Task statement = Find each line in the records below that contains the word "TestTable", and copy it out.

Top of Data to examine

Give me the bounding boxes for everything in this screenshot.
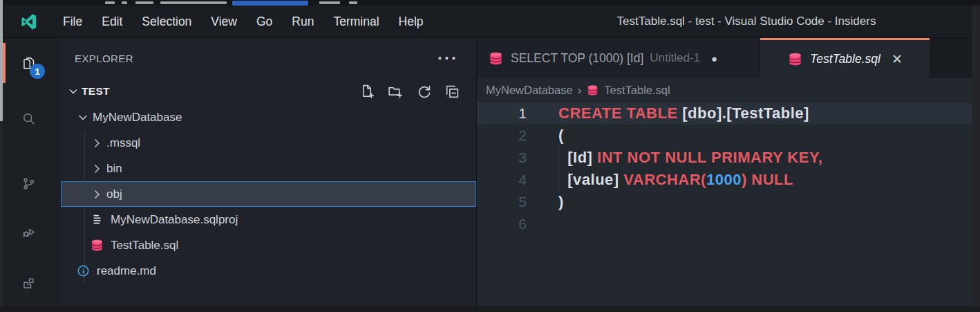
tab-bar-filler	[930, 38, 972, 78]
code-token: )	[558, 193, 564, 210]
code-text: [Id] INT NOT NULL PRIMARY KEY,	[558, 147, 822, 169]
breadcrumb-label: MyNewDatabase	[486, 84, 573, 97]
action-new-folder[interactable]	[387, 83, 404, 100]
tree-item-mynewdatabase[interactable]: MyNewDatabase	[61, 104, 476, 130]
chevron-down-icon	[76, 111, 90, 125]
code-token: (	[558, 127, 564, 144]
source-control-icon	[21, 176, 36, 191]
code-token: [Id]	[558, 149, 597, 166]
chevron-down-icon	[66, 84, 80, 98]
activity-item-run-debug[interactable]	[3, 215, 61, 248]
menu-item-help[interactable]: Help	[389, 10, 433, 33]
breadcrumb-item-testtable-sql[interactable]: TestTable.sql	[586, 84, 670, 97]
editor-indent-guide	[558, 147, 559, 191]
database-icon	[488, 51, 504, 66]
database-icon	[787, 51, 803, 67]
menu-item-terminal[interactable]: Terminal	[323, 10, 388, 33]
vscode-insiders-logo-icon	[19, 12, 38, 31]
line-number: 2	[477, 125, 536, 147]
explorer-sidebar: EXPLORER ··· TEST MyNewDatabase.mssqlbin…	[61, 38, 477, 306]
tree-item-obj[interactable]: obj	[61, 181, 476, 207]
chevron-right-icon	[90, 162, 104, 176]
tree-item-readme-md[interactable]: readme.md	[61, 258, 476, 284]
action-refresh[interactable]	[415, 83, 433, 100]
editor-tab-select-top-1000-id-[interactable]: SELECT TOP (1000) [Id]Untitled-1●	[477, 38, 760, 78]
code-token: NULL	[747, 171, 793, 188]
tree-item--mssql[interactable]: .mssql	[61, 130, 476, 156]
database-icon	[586, 84, 599, 97]
activity-item-extensions[interactable]	[3, 266, 61, 300]
code-line-6[interactable]: 6	[477, 213, 972, 235]
tree-item-label: bin	[106, 162, 122, 176]
action-collapse-all[interactable]	[444, 83, 461, 100]
background-fragment	[160, 1, 227, 4]
screenshot-canvas: FileEditSelectionViewGoRunTerminalHelp T…	[0, 0, 980, 312]
breadcrumb-item-mynewdatabase[interactable]: MyNewDatabase	[486, 84, 573, 97]
menu-item-go[interactable]: Go	[247, 10, 282, 33]
code-line-4[interactable]: 4 [value] VARCHAR(1000) NULL	[477, 169, 972, 191]
menu-item-selection[interactable]: Selection	[132, 10, 201, 33]
new-file-icon	[359, 91, 376, 102]
tree-item-label: TestTable.sql	[111, 239, 178, 253]
menu-item-edit[interactable]: Edit	[92, 10, 132, 33]
tree-item-bin[interactable]: bin	[61, 156, 476, 181]
background-fragment-blue	[232, 1, 308, 6]
line-number: 1	[477, 102, 536, 125]
code-line-1[interactable]: 1CREATE TABLE [dbo].[TestTable]	[477, 102, 972, 125]
breadcrumb-label: TestTable.sql	[604, 84, 670, 97]
action-new-file[interactable]	[359, 83, 376, 100]
line-number: 4	[477, 169, 536, 191]
more-actions-icon[interactable]: ···	[437, 55, 458, 62]
tab-title: SELECT TOP (1000) [Id]	[511, 51, 643, 66]
tree-item-label: .mssql	[106, 136, 140, 150]
close-icon[interactable]: ✕	[892, 51, 903, 67]
activity-bar: 1	[3, 38, 61, 306]
code-token: [value]	[558, 171, 623, 188]
tab-title: TestTable.sql	[810, 52, 880, 66]
breadcrumb: MyNewDatabase›TestTable.sql	[477, 78, 972, 102]
code-token: CREATE TABLE	[558, 104, 678, 122]
file-tree: MyNewDatabase.mssqlbinobjMyNewDatabase.s…	[61, 104, 476, 284]
code-token: INT NOT NULL PRIMARY KEY,	[597, 149, 822, 166]
activity-item-explorer[interactable]: 1	[3, 46, 61, 80]
title-bar: FileEditSelectionViewGoRunTerminalHelp T…	[3, 6, 972, 38]
line-number: 3	[477, 147, 536, 169]
chevron-right-icon	[90, 136, 104, 150]
code-text: )	[558, 191, 564, 213]
activity-item-search[interactable]	[3, 102, 61, 135]
run-debug-icon	[21, 225, 36, 239]
activity-item-source-control[interactable]	[3, 167, 61, 200]
background-fragment	[135, 1, 153, 4]
background-fragment	[319, 1, 340, 4]
editor-tab-testtable-sql[interactable]: TestTable.sql✕	[760, 38, 930, 78]
tree-item-mynewdatabase-sqlproj[interactable]: MyNewDatabase.sqlproj	[61, 207, 476, 232]
line-number: 6	[477, 213, 536, 235]
code-token: 1000	[706, 171, 742, 188]
tree-item-testtable-sql[interactable]: TestTable.sql	[61, 232, 476, 258]
sidebar-header: EXPLORER ···	[61, 38, 476, 78]
code-editor[interactable]: 1CREATE TABLE [dbo].[TestTable]2(3 [Id] …	[477, 102, 972, 306]
editor-area: SELECT TOP (1000) [Id]Untitled-1●TestTab…	[477, 38, 972, 306]
section-actions	[359, 83, 461, 100]
menu-item-run[interactable]: Run	[282, 10, 323, 33]
code-line-5[interactable]: 5)	[477, 191, 972, 213]
collapse-all-icon	[444, 91, 461, 102]
code-text: CREATE TABLE [dbo].[TestTable]	[558, 102, 809, 125]
menu-item-file[interactable]: File	[53, 10, 92, 33]
menu-item-view[interactable]: View	[201, 10, 247, 33]
background-window-sliver	[0, 0, 980, 6]
code-text: [value] VARCHAR(1000) NULL	[558, 169, 793, 191]
background-fragment	[122, 1, 127, 4]
refresh-icon	[415, 91, 433, 102]
line-number: 5	[477, 191, 536, 213]
workspace-section-header[interactable]: TEST	[61, 78, 476, 104]
tree-item-label: readme.md	[97, 264, 156, 278]
code-token: [dbo].[TestTable]	[678, 104, 809, 122]
code-line-3[interactable]: 3 [Id] INT NOT NULL PRIMARY KEY,	[477, 147, 972, 169]
editor-tab-bar: SELECT TOP (1000) [Id]Untitled-1●TestTab…	[477, 38, 972, 78]
code-token: VARCHAR(	[623, 171, 706, 188]
tab-description: Untitled-1	[650, 51, 700, 65]
background-fragment	[105, 1, 115, 4]
menu-bar: FileEditSelectionViewGoRunTerminalHelp	[53, 10, 433, 33]
code-line-2[interactable]: 2(	[477, 125, 972, 147]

Bottom of Data to examine

Solution for this task =
breadcrumb-item-testtable-sql[interactable]: TestTable.sql	[586, 84, 670, 97]
tree-item-label: TestTable.sql	[111, 239, 178, 253]
code-line-1[interactable]: 1CREATE TABLE [dbo].[TestTable]	[477, 102, 972, 125]
breadcrumb-label: TestTable.sql	[604, 84, 670, 97]
tab-title: TestTable.sql	[810, 52, 880, 66]
breadcrumb: MyNewDatabase›TestTable.sql	[477, 78, 972, 102]
editor-tab-testtable-sql[interactable]: TestTable.sql✕	[760, 38, 930, 78]
tree-item-testtable-sql[interactable]: TestTable.sql	[61, 232, 476, 258]
code-editor[interactable]: 1CREATE TABLE [dbo].[TestTable]2(3 [Id] …	[477, 102, 972, 306]
code-text: CREATE TABLE [dbo].[TestTable]	[558, 102, 809, 125]
code-token: [dbo].[TestTable]	[678, 104, 809, 122]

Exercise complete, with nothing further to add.